Voilà du moins qui montre qu’il n’est pas facile de faire changer d’avis le FFS ; qu’il tient à ses convictions, dût-il pour cela prendre l’opinion à rebrousse-poil.

Son reflux en Kabylie même n’est pas douteux, du moins pour l’heure. A se demander s’il n’a pas joué son va-tout en allant formaliser à Rome des alliances passées en fait trois années auparavant. Il a pour le moment l’air de quelqu’un qui a mangé son pain blanc, et qui ne sait quoi faire pour commencer à redresser sa situation. Il n’a pas gagné en termes d’influence pour avoir été parmi les pionniers dans la voie de la réconciliation nationale. Aux élections locales partielles de 2005, il  a essuyé, mais il n’est pas le seul, ce qui ressemble fort à un désaveu. Et face à la terreur intégriste, il compte parmi les derniers qui auraient quelque droit à se réclamer de la résistance populaire. Car si les masses populaires étaient réellement gagnées à l’islamisme, comme on  pouvait le penser au vu du déploiement de force de l’ex-Fis dans les manifestations, et compte tenu des résultats enregistrés par lui dans les premières élections locales, et plus encore dans le premier tour des législatives de 1991, de même du reste que de son quadrillage des quartiers populaires presque partout dans le pays, aucune armée au monde n’aurait réussi à lui barrer la route à elle toute seule.

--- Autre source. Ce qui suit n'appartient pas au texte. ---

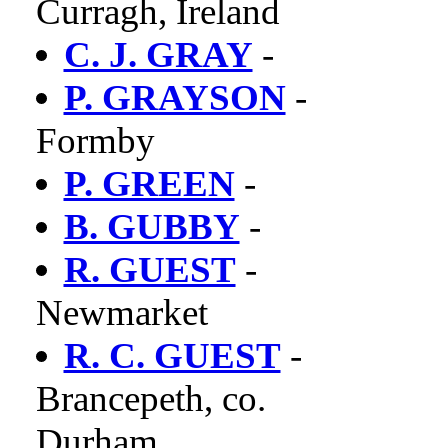
Curragh, Ireland
C. J. GRAY
-
P. GRAYSON
-
Formby
P. GREEN
-
B. GUBBY
-
R. GUEST
-
Newmarket
R. C. GUEST
-
Brancepeth, co.
Durham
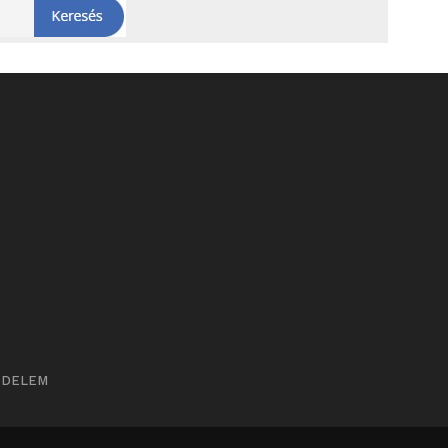
ÉDELEM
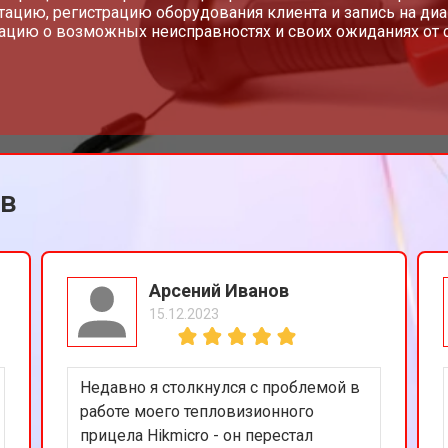
тацию, регистрацию оборудования клиента и запись на диа
цию о возможных неисправностях и своих ожиданиях от с
ов
Арсений Иванов
15.12.2023
Недавно я столкнулся с проблемой в
работе моего тепловизионного
прицела Hikmicro - он перестал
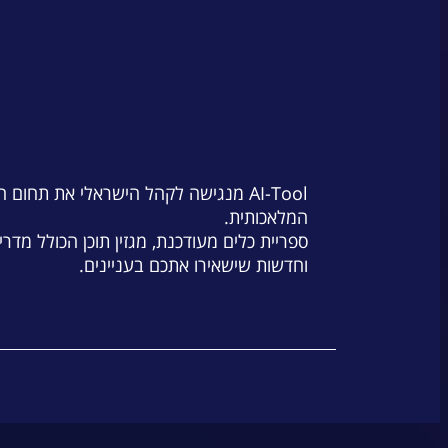
AI-Tool מנגישה לקהל הישראלי את תחום 
המלאכותית.
ספריית כלים מעודכנת, מגזין תוכן הכולל מדרי
וחדשות שישאירו אתכם בעניינים.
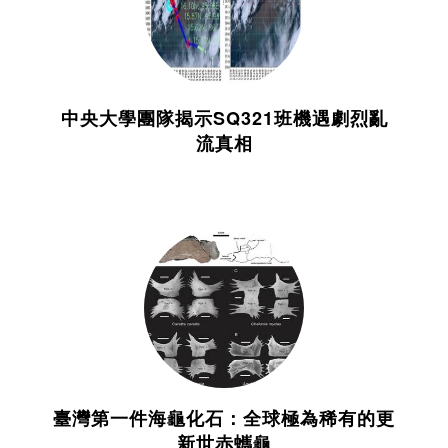
中央大學團隊揭示SQ321班機遇劇烈亂
流真相
臺灣第一件海龜化石：全球極為稀有的更
新世赤蠵龜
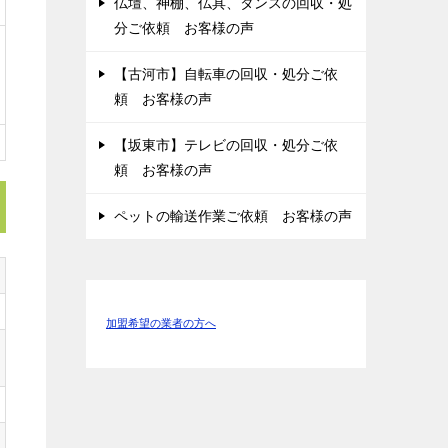
仏壇、神棚、仏具、タンスの回収・処
分ご依頼 お客様の声
【古河市】自転車の回収・処分ご依
頼 お客様の声
【坂東市】テレビの回収・処分ご依
頼 お客様の声
ペットの輸送作業ご依頼 お客様の声
加盟希望の業者の方へ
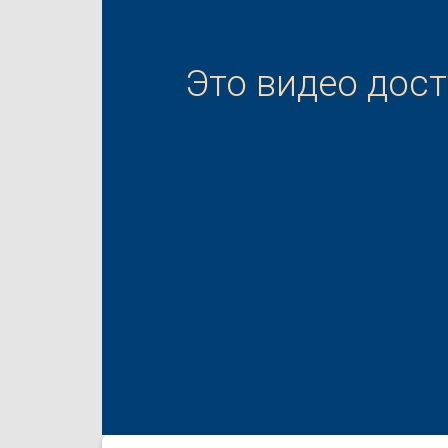
Это видео дос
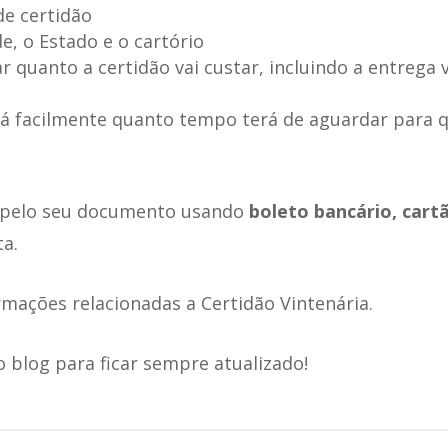
de certidão
e, o Estado e o cartório
ar quanto a certidão vai custar, incluindo a entrega v
 facilmente quanto tempo terá de aguardar para q
 pelo seu documento usando
boleto bancário, cart
a.
rmações relacionadas a Certidão Vintenária.
blog para ficar sempre atualizado!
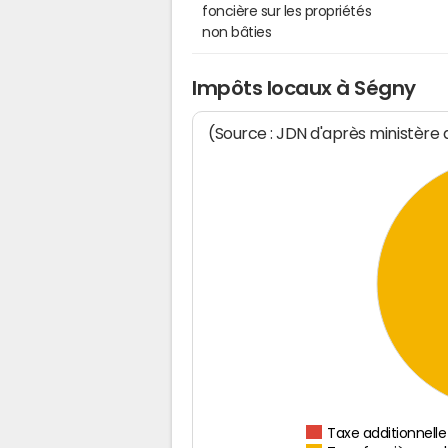
foncière sur les propriétés
non bâties
Impôts locaux à Ségny
(Source : JDN d'après ministère
Taxe additionnelle 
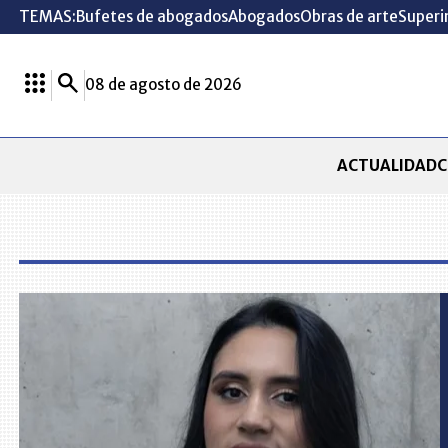
TEMAS:
Bufetes de abogados
Abogados
Obras de arte
Superi
08 de agosto de 2026
ACTUALIDAD
C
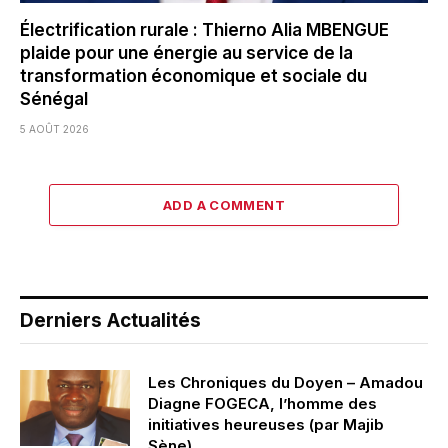
Électrification rurale : Thierno Alia MBENGUE
plaide pour une énergie au service de la
transformation économique et sociale du
Sénégal
5 AOÛT 2026
ADD A COMMENT
Derniers Actualités
Les Chroniques du Doyen – Amadou
Diagne FOGECA, l’homme des
initiatives heureuses (par Majib
Sène)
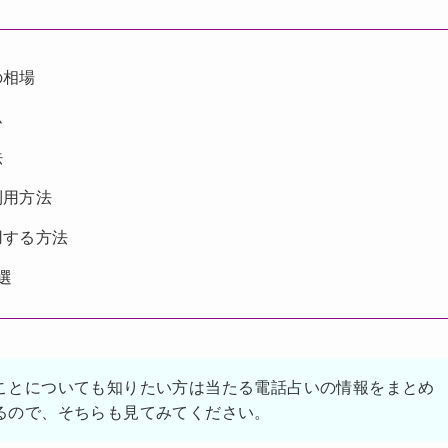
の相場
ム
法
利用方法
用する方法
選
ことについても知りたい方は当たる電話占いの情報をまとめ
るので、そちらも見てみてください。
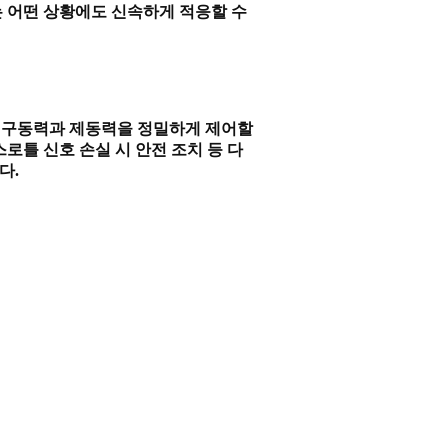
 어떤 상황에도 신속하게 적응할 수
통해 구동력과 제동력을 정밀하게 제어할
 스로틀 신호 손실 시 안전 조치 등 다
다.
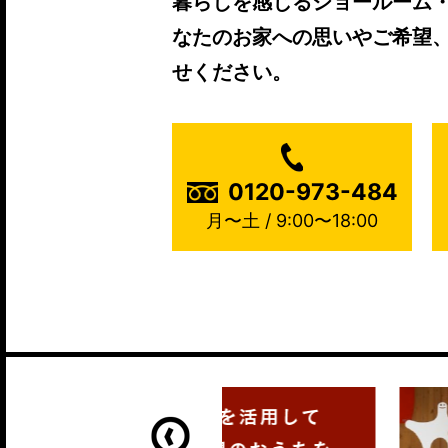
暮らしを感じるショールーム
なたのお家への思いやご希望
せください。
0120-973-484
月〜土 / 9:00〜18:00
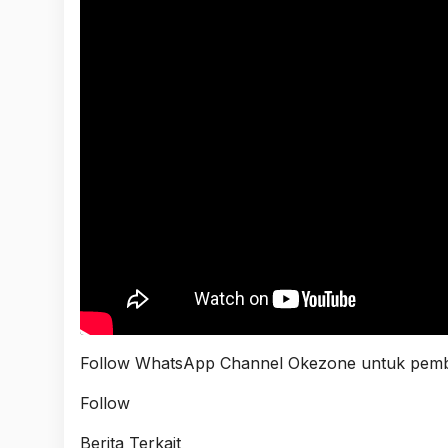
Follow
WhatsApp Channel Okezone
untuk pemba
Follow
Berita Terkait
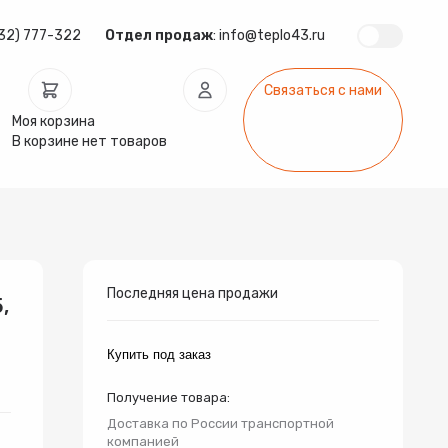
32) 777-322
Отдел продаж
:
info@teplo43.ru
Связаться с нами
Моя корзина
В корзине нет товаров
ура
Запчасти
Инсталляции
арматура
Радиаторы
Системы фильтрации
Последняя цена продажи
,
Купить под заказ
Получение товара:
Доставка по России транспортной
компанией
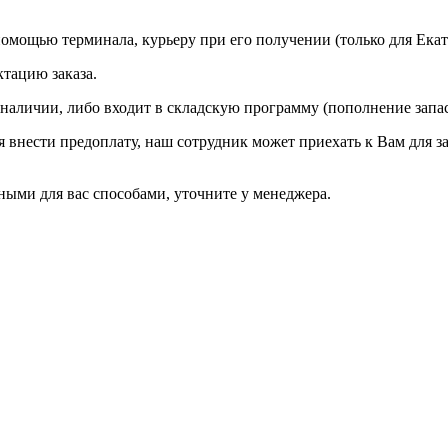
омощью терминала, курьеру при его получении (только для Екат
ктацию заказа.
 наличии, либо входит в складскую программу (пополнение запа
ся внести предоплату, наш сотрудник может приехать к Вам для з
ыми для вас способами, уточните у менеджера.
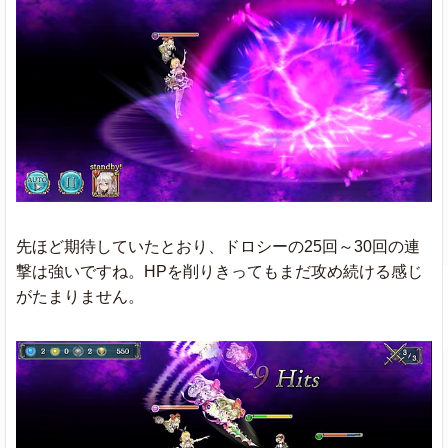
先ほど期待していたとおり、ドロシーの25回～30回の連
撃は強いですね。HPを削りきってもまだ攻め続ける感じ
がたまりません。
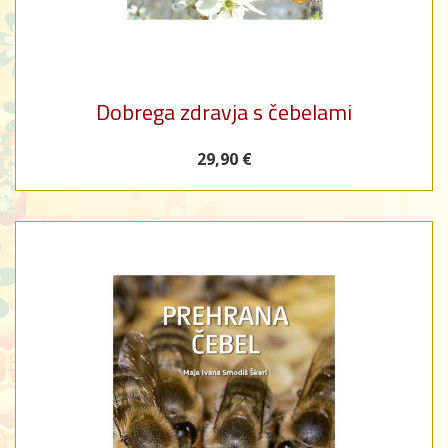
Dobrega zdravja s čebelami
29,90 €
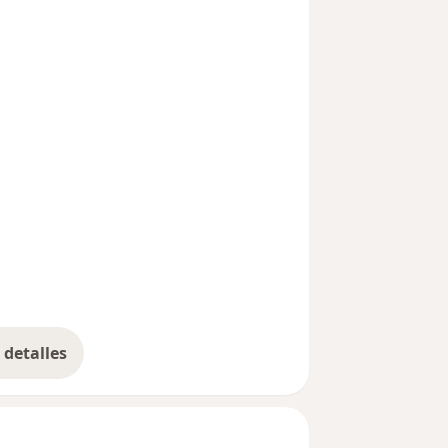
detalles
bre la experiencia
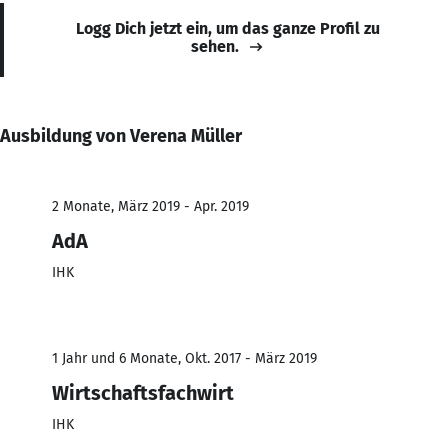
Logg Dich jetzt ein, um das ganze Profil zu
sehen.
Ausbildung von Verena Müller
2 Monate, März 2019 - Apr. 2019
AdA
IHK
1 Jahr und 6 Monate, Okt. 2017 - März 2019
Wirtschaftsfachwirt
IHK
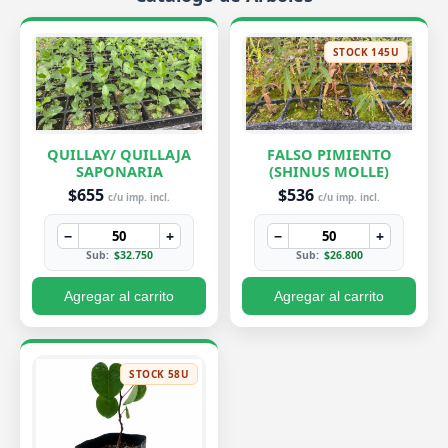
STOCK 145U
QUILLAY/ QUILLAJA
FALSO PIMIENTO
SAPONARIA
(SHINUS MOLLE)
$655
$536
c/u imp. incl.
c/u imp. incl.
−
+
−
+
Sub:
$32.750
Sub:
$26.800
Agregar al carrito
Agregar al carrito
STOCK 58U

Dans le cas algérien tout au moins, les forces de l’ordre n’ont pu repousser l’offensive terroriste intégriste, qui a pris au départ des allures insurrectionnelles, que parce que le peuple, dans toutes ses composantes, non seulement n’a pas répondu aux appels au soulèvement, mais s’est impliqué physiquement dans la lutte pour la sauvegarde de l’Etat. C’est là un cas unique dans le monde.